Phishing is a highly-effective cyberattack, which has led hackers to use it more and more over the last few years. Learn how to recognize common phishing emails so you can avoid them at all costs.
What is Phishing?
In case you’re unaware, phishing is when a hacker disguises a communication so that it looks legitimate or alarming in order to get unsuspecting victims to hand over sensitive information or download malware.
It can also happen over the phone, through physical mail and more, but we’re going to focus on phishing emails here.
7 of the Most Common Phishing Emails
1. Government Threats
There are a number of fake government threats that phishers use to disguise their malware emails. These include claims that you’ll be fined for various violations, notices that your internet access will be revoked because you viewed illegal websites and more.

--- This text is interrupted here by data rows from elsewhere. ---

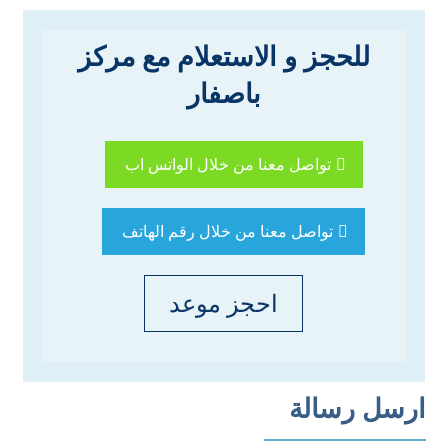
للحجز و الاستعلام مع مركز
باصفار
تواصل معنا من خلال الواتس اب
تواصل معنا من خلال رقم الهاتف
احجز موعد
ارسل رسالة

Getting a warning that appears to be from the government can be downright terrifying, even if you know it’s a mistake. That quick jab of panic often causes victims to act irrationally and fall for the scam.
Remember, government organizations will almost never send this type of communication via email. It almost always comes in the physical mail.
2. Boss/Coworker Disguise
There are cases in which a hacker gains access to someone’s company email account, then uses that access to obtain further sensitive information from other people.
We highly recommend that you follow-up in person if you receive a suspicious request from a boss or coworker. You don’t have to be paranoid every time you’re asked for something, but do your due diligence if something seems fishy (or phish-y. Bad pun, sorry).
3. Billing Issues
This one consists of an email that tells you there was an issue with something you purchased. Usually, it’s something along the lines of an incorrect shipping address or credit card number. It provides a link, where you’re taken to a fake (yet often legitimate-looking) website, where you’re asked to re-enter your credit card information.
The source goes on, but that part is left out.